Nijo Castle stands apart from the temples and shrines as the sole secular structure in the designation, and its history carries a particular drama. Ordered built in 1601 by Shogun Tokugawa Ieyasu and completed under Tokugawa Iemitsu in 1626, the ornately decorated complex served as the Kyoto residence and reception hall for the Tokugawa Shoguns for over two centuries. Its nightingale floors were engineered to chirp underfoot, warning of intruders. In 1867, the last shogun, Tokugawa Yoshinobu, stood in the Ninomaru Palace and declared the end of the shogunate, returning authority to the Imperial Court. The room where feudal Japan ended is still there, its painted screens and coffered ceilings preserved. The castle became an Imperial detached palace until it was donated to the city of Kyoto in 1939.
Not all seventeen sites carry the fame of the Golden Pavilion. Ujigami-jinja, built around 1060 in the town of Uji south of Kyoto, is the oldest original Shinto shrine in Japan. It served as the guardian shrine for the nearby Byodo-in, whose Phoenix Hall -- originally an aristocratic villa converted to a Buddhist temple in 1053 -- was designed to represent the Pure Land Paradise in the West. Kozan-ji sits in the mountains northwest of the city, an ideal location for mountain asceticism, its oldest surviving building dating from the Kamakura period. Saiho-ji, the Moss Temple, hosts over 120 varieties of moss in its two-tiered garden, a green carpet of subtle shades that survived the Onin War's fires and two Edo-period floods. These quieter sites carry as much weight in the designation as their famous neighbors -- each one a chapter in the eleven-century story the designation preserves.
Eight gardens within the designation carry the status of Special Places of Scenic Beauty. Four more are Places of Scenic Beauty. The numbers are impressive in aggregate: 38 National Treasures, 160 Important Cultural Properties, seventeen properties spanning ten centuries. But the deeper significance of Kyoto's World Heritage designation lies in what it represents about survival. These are not ruins. They are living institutions -- temples where monks still meditate, shrines where worshippers still pray, a castle where visitors still walk the nightingale floors. Fires destroyed them; they were rebuilt. Wars scattered their communities; the communities returned. An atomic bomb was aimed at them; one man's memory of a 1926 visit saved them. The Historic Monuments of Ancient Kyoto survive not because they were protected from history, but because they endured it.

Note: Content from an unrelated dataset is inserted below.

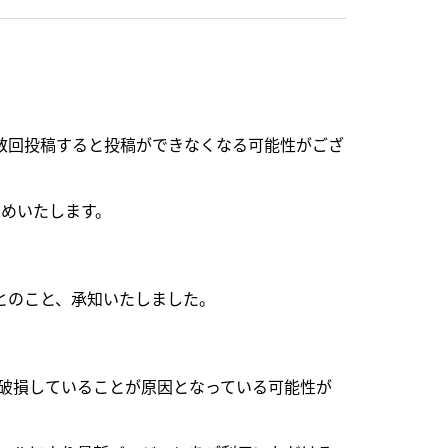
数回投稿すると投稿ができなくなる可能性がござ
勧めいたします。
ないとのこと、承知いたしました。
が破損していることが原因となっている可能性が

The seventeen properties are distributed across a wide area centered on Kyoto at approximately 35.06N, 135.75E. The Kyoto basin is easily identifiable from altitude, enclosed by mountains on the north, east, and west, with the Katsura and Kamo rivers flowing through the city. Individual temples with large grounds -- Kinkaku-ji, Kiyomizu-dera, Nijo Castle -- are visible at lower altitudes. Enryaku-ji sits atop Mount Hiei (848 meters) on the northeast border with Shiga Prefecture. Byodo-in and Ujigami-jinja lie in Uji, roughly 10 nautical miles south. Best overview at 5,000-8,000 feet AGL. Nearest major airport is Osaka Itami (RJOO), approximately 20 nautical miles southwest. Kansai International (RJBB) is approximately 50 nautical miles south.